We'll write the linear function in the point slope form:

f(x) = mx + n, where m is the slope and n is the y intercept.

If f(2) = -9, we'll substitute x by 2 in the expression of the linear function:

f(2) = 2m + n

2m + n = -9

n = -9 - 2m (1)

If f(3) = 9, we'll substitute x by 3 in the expression of the linear function:

f(3) = 3m + n

3m + n = 9

n = 9 - 3m (2)

We'll put (1) = (2):

-9 - 2m = 9 - 3m

We'll add 3m both sides:

3m - 2m - 9 = 9

We'll add 9 both sides:

m = 9 + 9

**m = 18**

**The slope of the linear function is m = 18.**

A linear function can be written in the form f(x) =ax+b.

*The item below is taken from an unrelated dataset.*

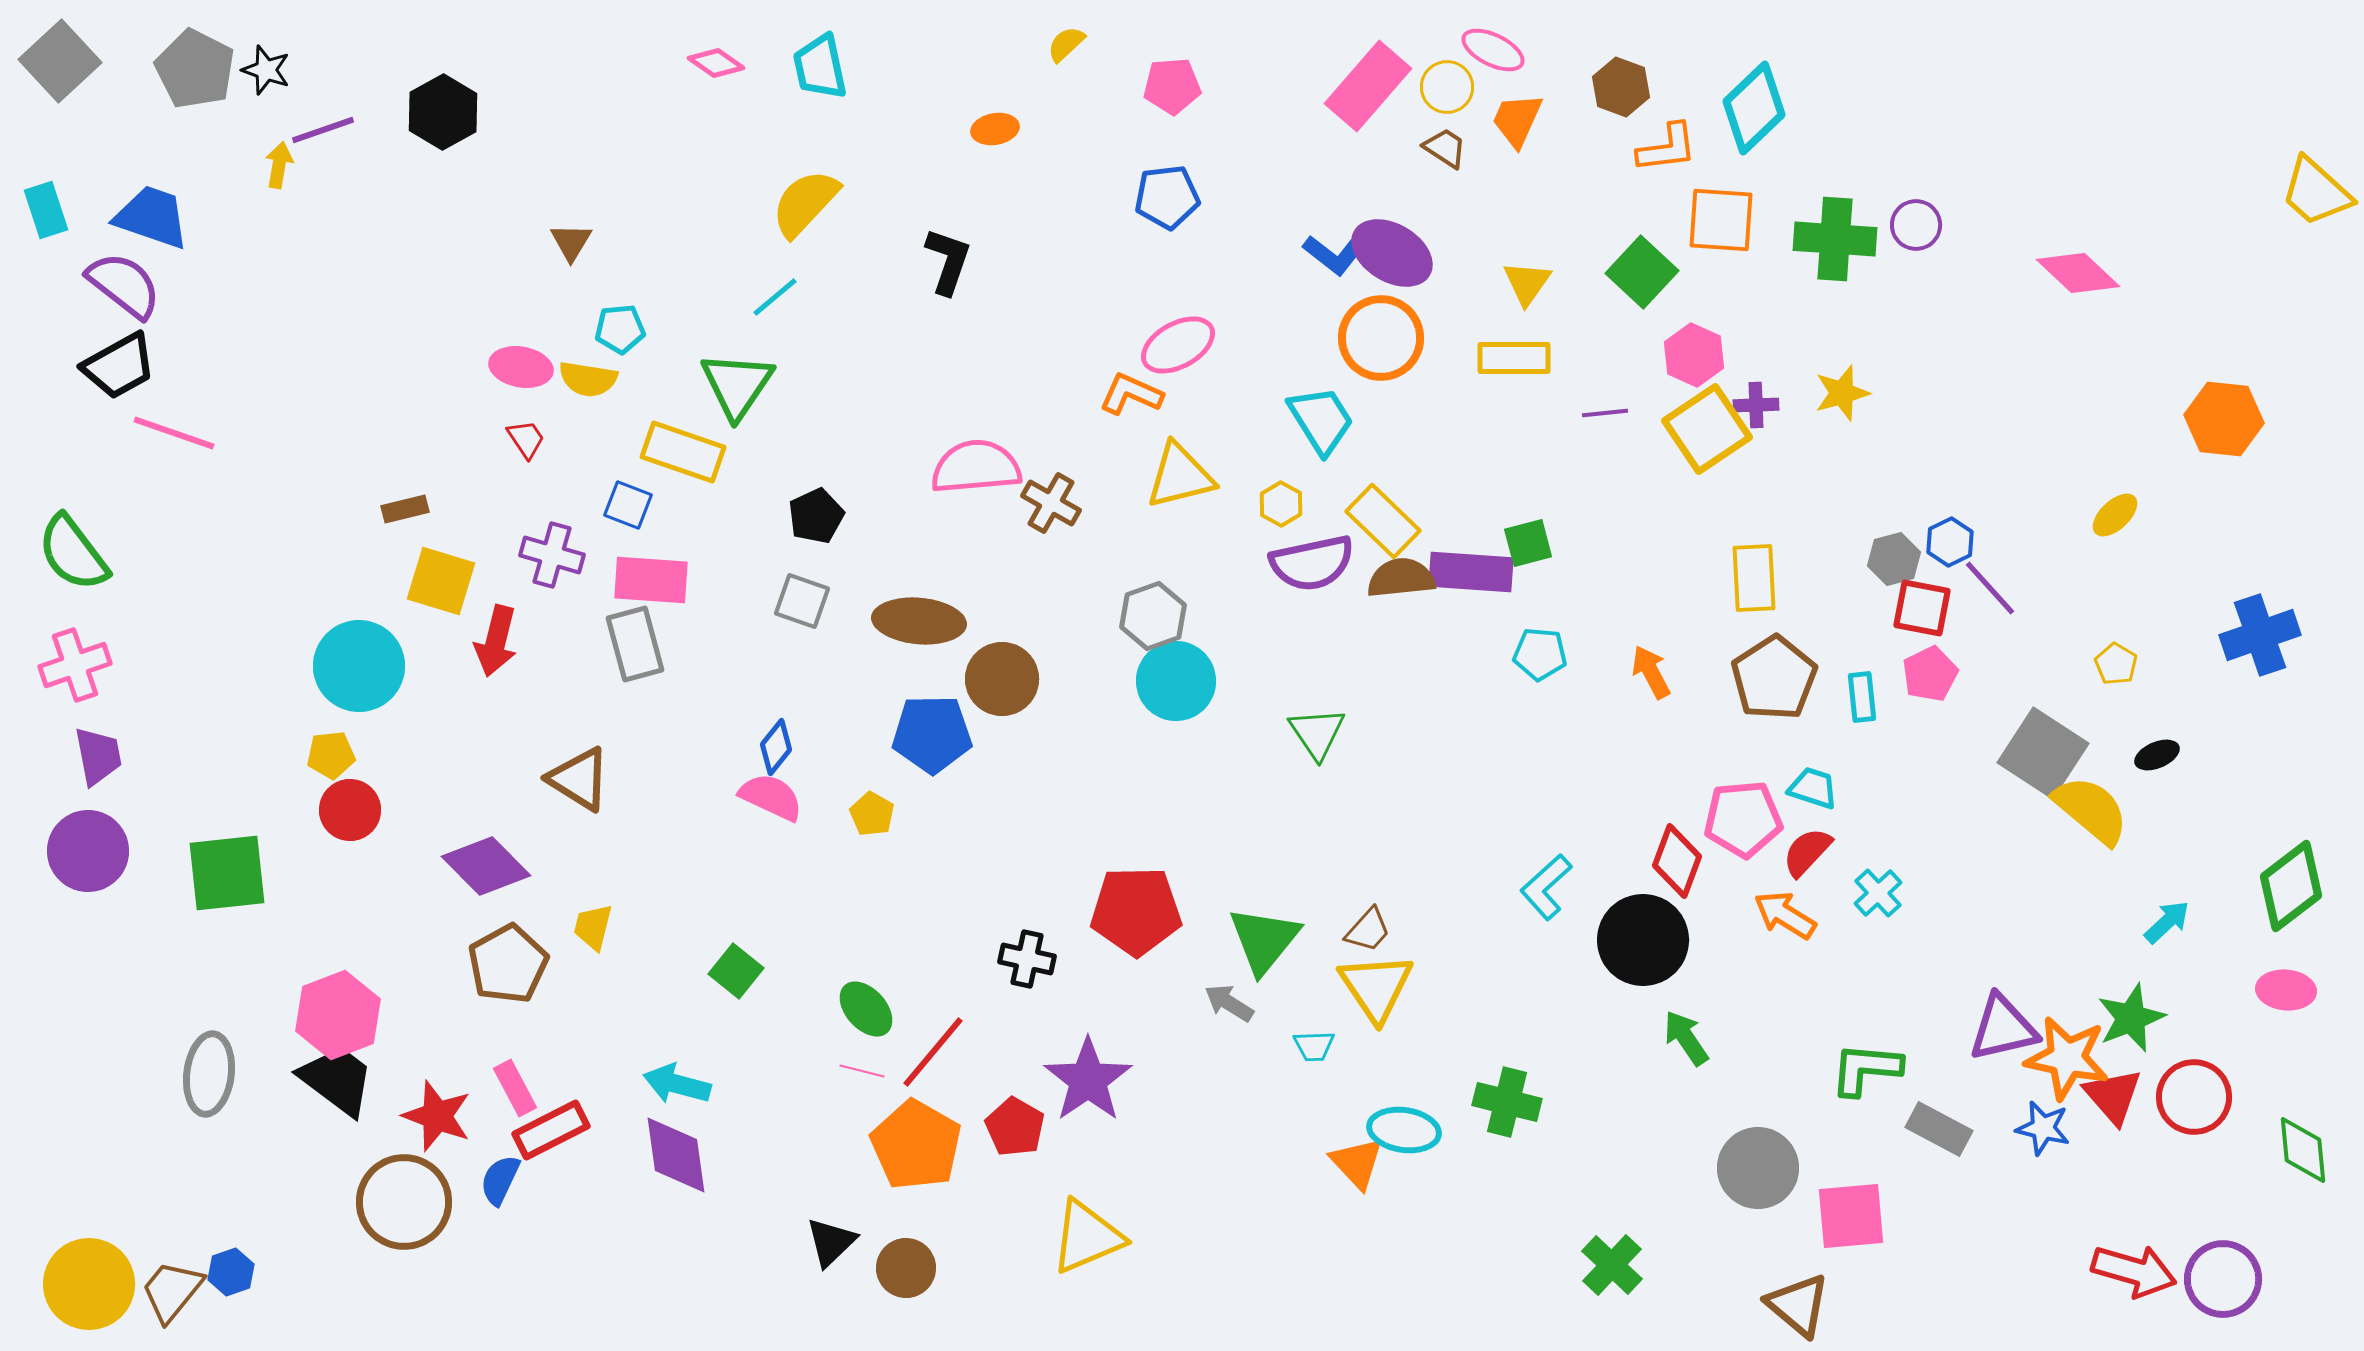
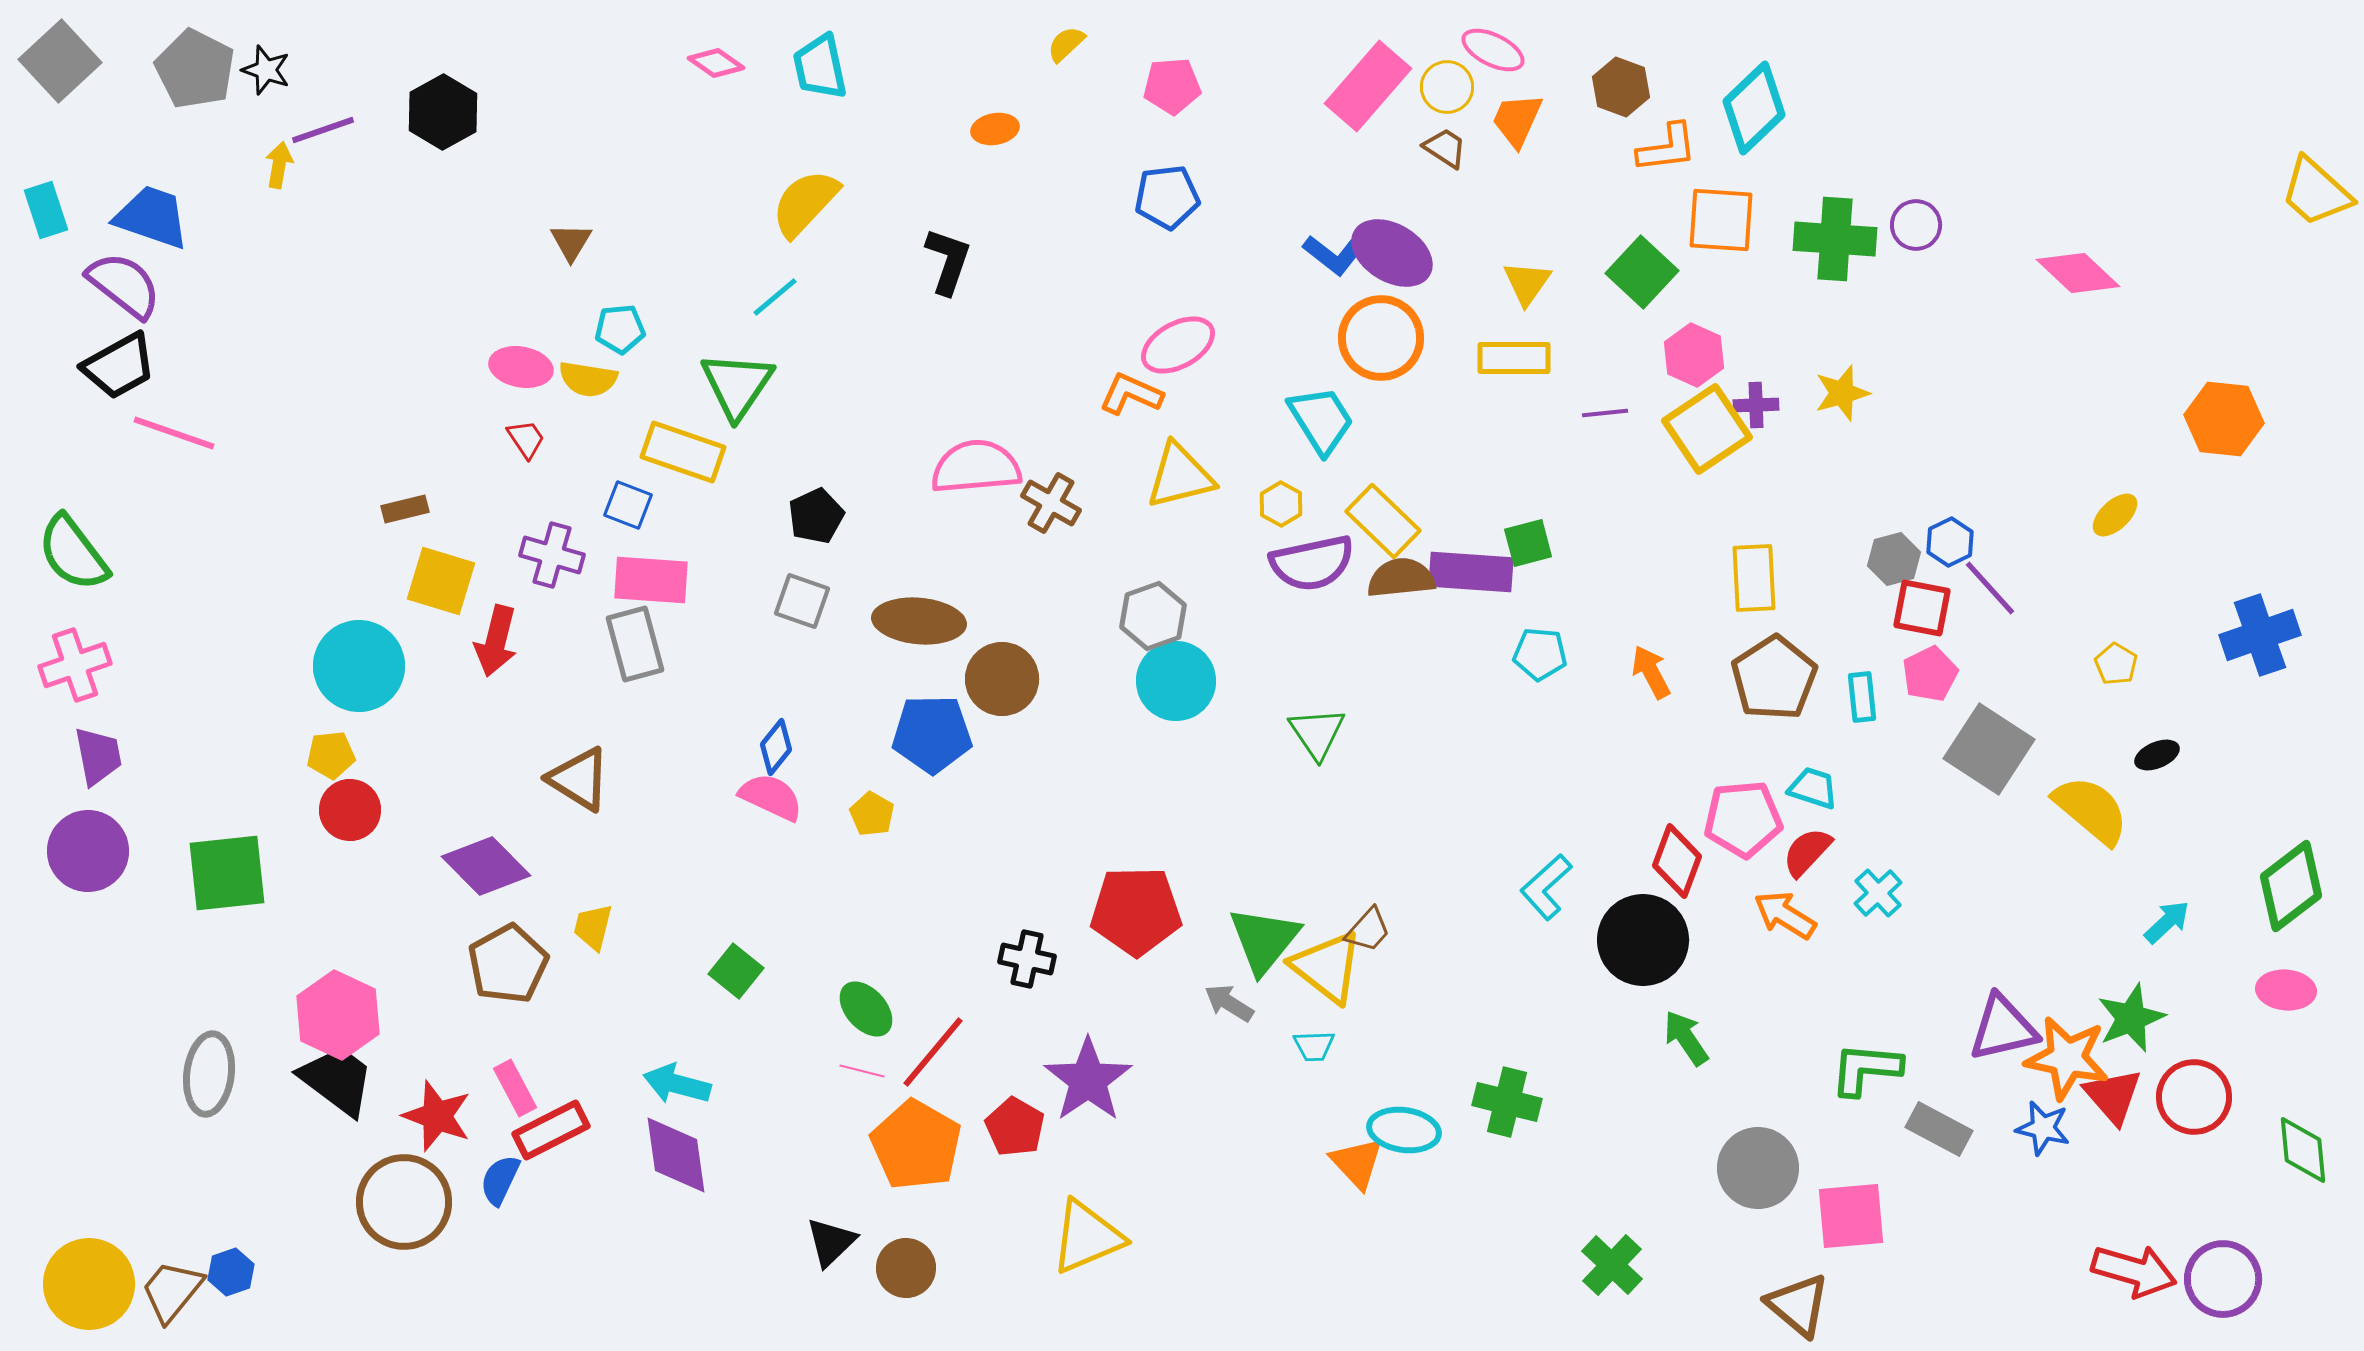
gray square at (2043, 753): moved 54 px left, 4 px up
yellow triangle at (1376, 987): moved 49 px left, 20 px up; rotated 18 degrees counterclockwise
pink hexagon at (338, 1015): rotated 14 degrees counterclockwise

Given the values f(2) = -9 and f(3) = 9.

f(-3) = 9 gives a(-3)+b = -9.

-3a+b = -9.....(1).

f(3) = 9 gives: a(3)+b = 9. Or

3a+b = 9.......(2)

Adding (1) and (2) gives:

2b = -9+9 = 0. So b= 0.

(2)-(1) gives: 6a = 9-(-9) = =18.

So 6a = 18.

a = 18/6 = 3.

Therefore f(x) = ax+b = 3x is the required linear function.